DOWNLOAD tutorial

Here you will find the tutorial to make the download of selected results from the result table obtained after the search.


Result table

The table shows the results of the search performed. To see all the information of a single result table click on the three dots in the more information column.
A pop-up will appear with all the information including the taxonomies that classify this organism.
By hovering over the taxons in the taxonomies you can see the rank of that taxon.


Download

To download one or more molecules, select them by clicking on the corresponding checkbox in the first column of the table. You can navigate through pages and select/deselect molecules on different pages; in this case, the current selection will be updated accordingly. If you click the checkbox at the top of the first column on a page, all visible rows on that page will be selected and added to the current selection. However, it is not possible to automatically select all rows across all pages, as such a large selection would generate an error due to the size of the data being exported. Once the molecules have been selected, you can download a CSV file containing all relevant information along with a taxonomy of your choice (by default, the CSV will include the ENA taxonomy).
Additional files can also be downloaded for each selected molecule. These files will be provided in a compressed ZIP folder (the CSV file is downloaded separately). The available formats for additional files are:
  • BPSEQ: File names must end with the ".bpseq" suffix (e.g., "mystr.bpseq"). The BPSEQ format is a simple text format where each line represents a base in the molecule.

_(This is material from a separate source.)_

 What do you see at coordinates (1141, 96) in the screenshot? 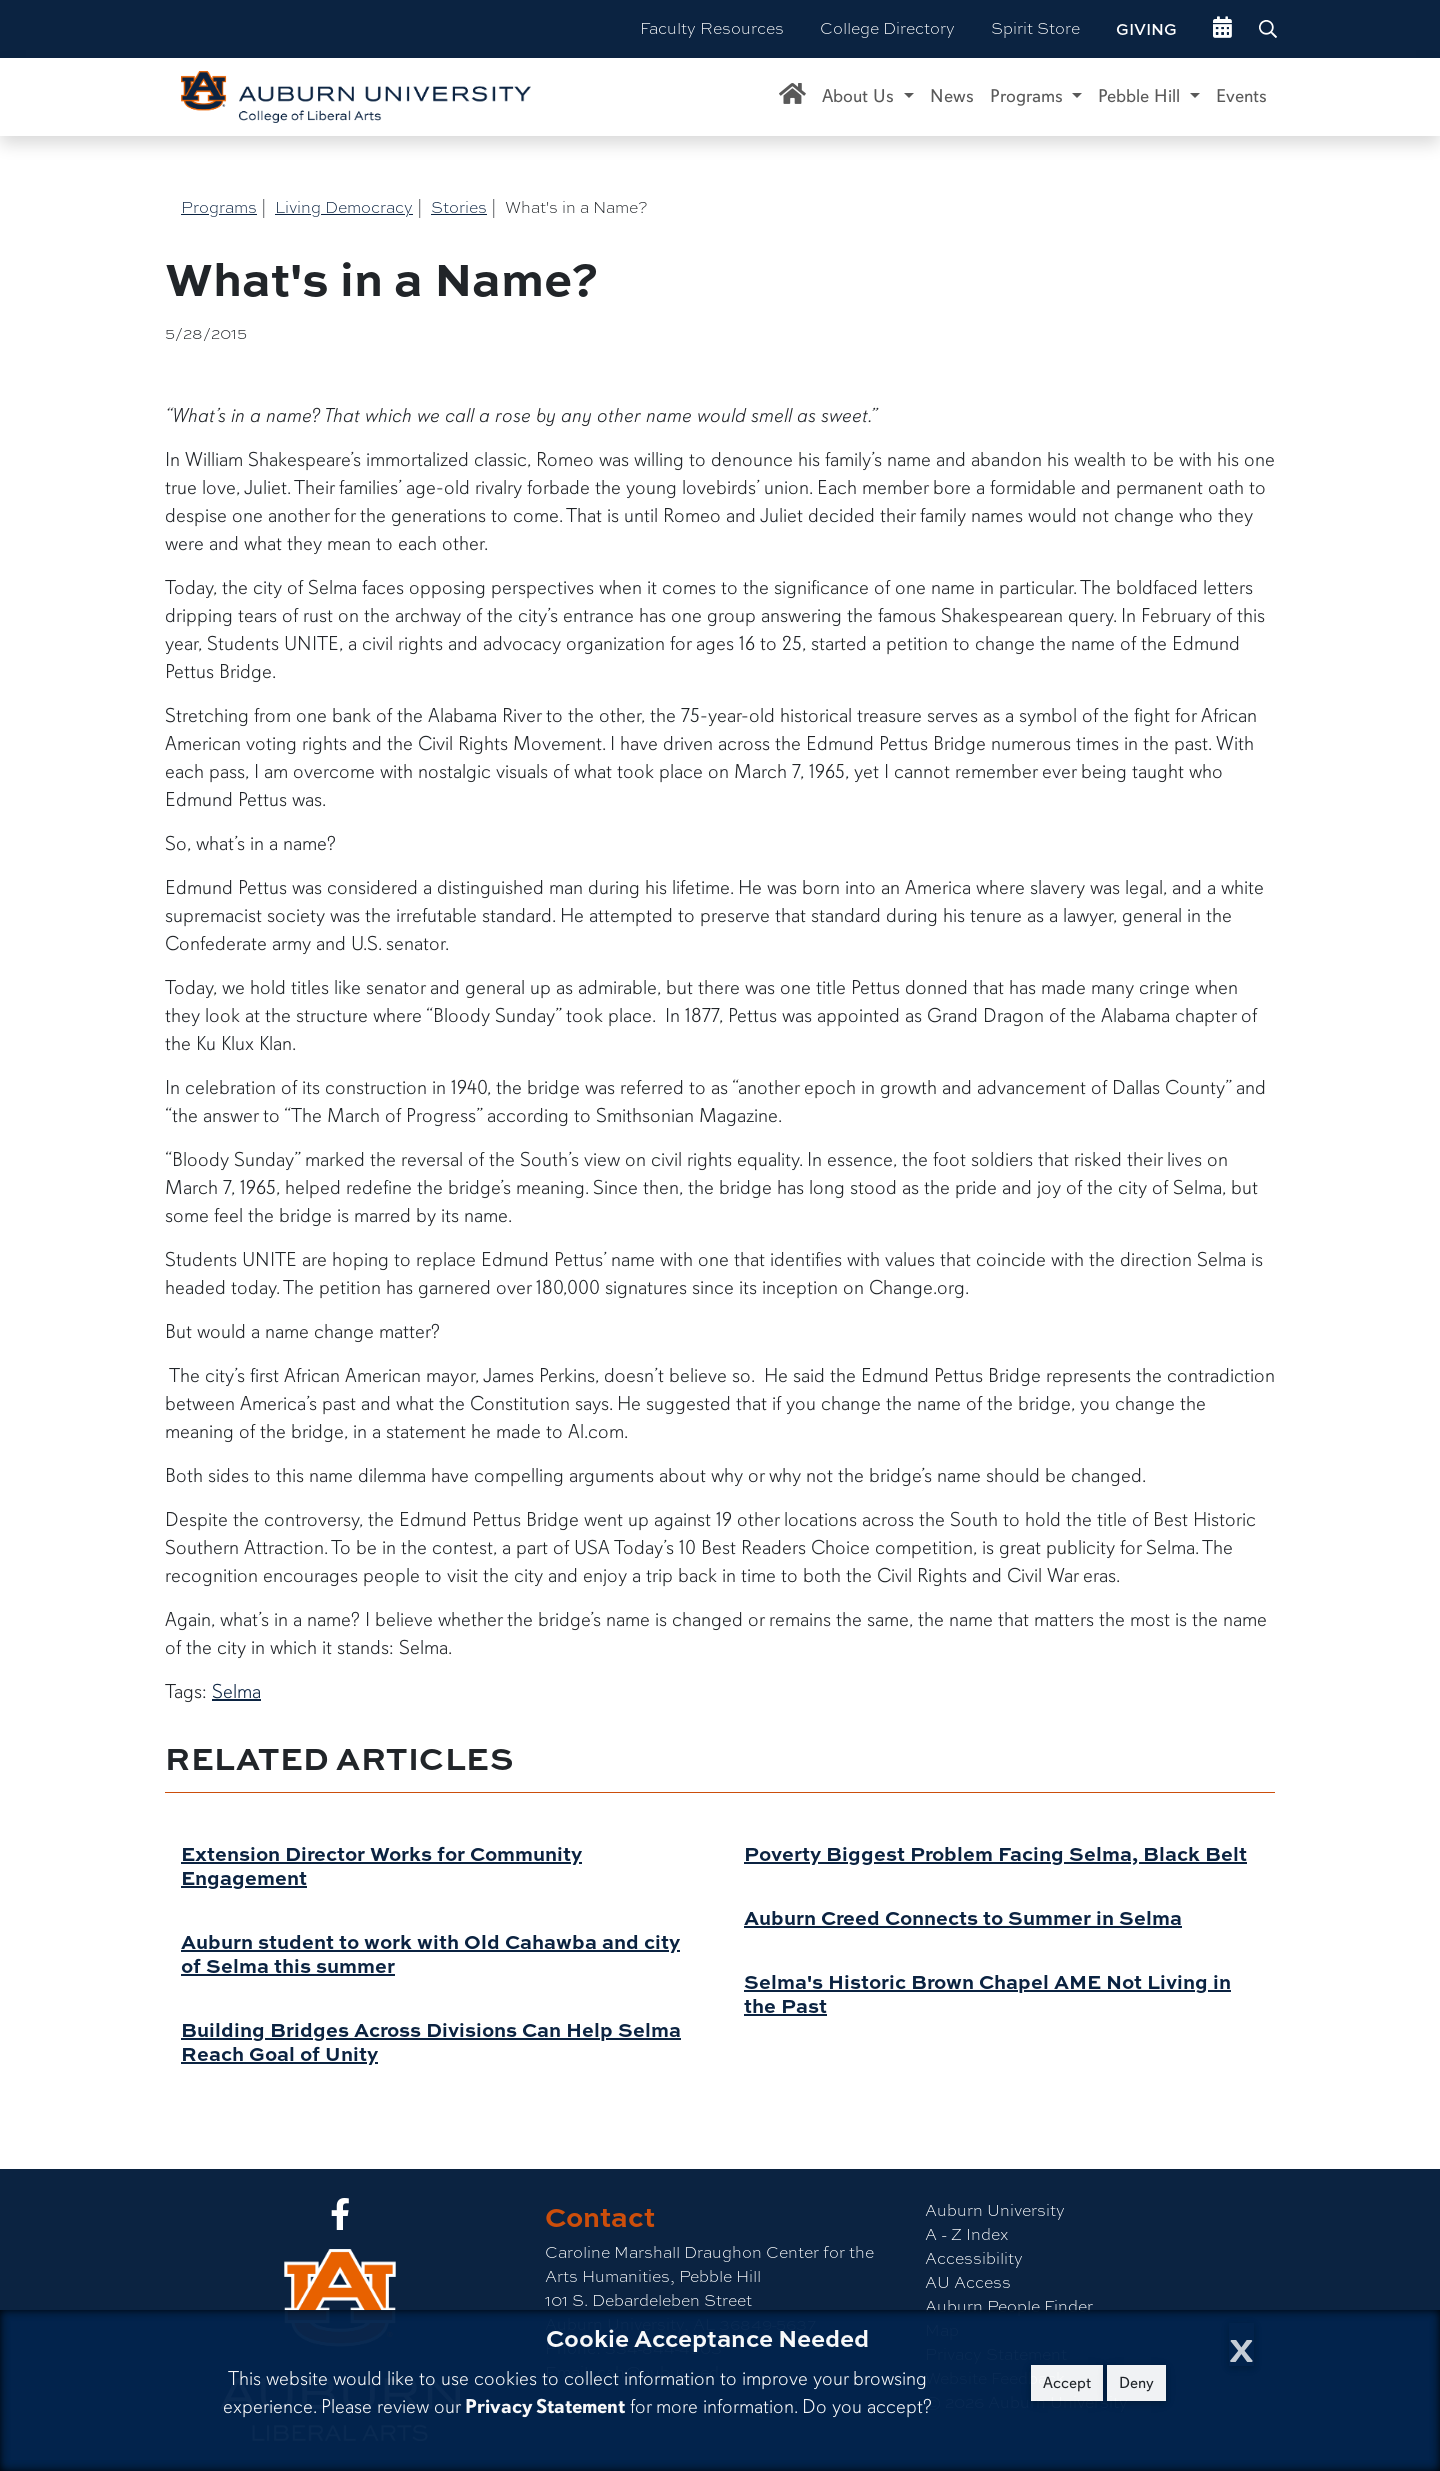 I see `Pebble Hill [button]` at bounding box center [1141, 96].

Each line contains the base position (starting from 1), the base name (A, C, G, U, or other alphabetical characters), and the paired base position (or 0 if unpaired).
  • CT: The first line specifies the sequence length (L). Each subsequent line, corresponding to a nucleotide, includes its index (i), letter code, 5'-connecting base index (i-1), 3'-connecting base index (i+1), paired base index (or 0 if unpaired), and the index of the base in the original sequence.
  • DB (Dot-Bracket Notation): This format represents RNA secondary structures using characters. Round brackets indicate base pairs (e.g., "(.)"), and dots represent unpaired positions (e.g., "."). DB notation provides a textual representation of RNA structures and is widely used in RNA structure prediction and analysis software. Additionally, other types of brackets, such as square brackets, curly brackets, and angle brackets, can be used to represent pseudoknots. Pseudoknots are base pairs that cross each other in a non-recursive way. If different brackets are not sufficient to represent all the pseudoknots, capital and lowercase letters can also be used: the capital letter opens the base pair, and the corresponding lowercase letter closes it.
  • FASTA: A widely used format for representing nucleotide or protein sequences. Each FASTA entry begins with a header line (starting with ">"), followed by a brief description of the sequence. The sequence itself follows on subsequent lines and can span multiple lines. The format supports ambiguous characters, gaps, and comments, making it useful for storing, retrieving, and comparing sequences in bioinformatics applications.

For each format, you can obtain the file with or without a header containing meta-information, such as the source database, the name of the organism, and other relevant details. The header consists of lines starting with the symbol '#'. This option can be selected using the checkbox labeled "File with header".